Directions — Only the pictures are to be left out; set down the rest of the records exactly.

Exercise inputs —
--
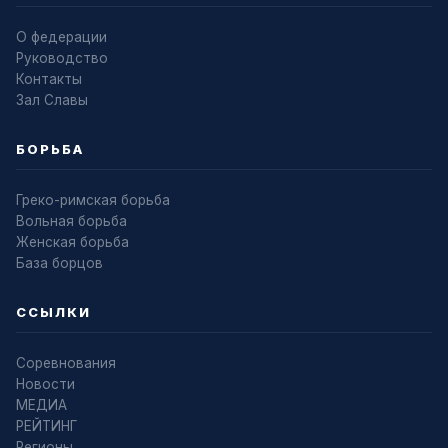
О федерации
Руководство
Контакты
Зал Славы
БОРЬБА
Греко-римская борьба
Вольная борьба
Женская борьба
База борцов
ССЫЛКИ
Соревнования
Новости
МЕДИА
РЕЙТИНГ
Регионы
--
Answer section —
О федерации
Руководство
Контакты
Зал Славы
БОРЬБА
Греко-римская борьба
Вольная борьба
Женская борьба
База борцов
ССЫЛКИ
Соревнования
Новости
МЕДИА
РЕЙТИНГ
Регионы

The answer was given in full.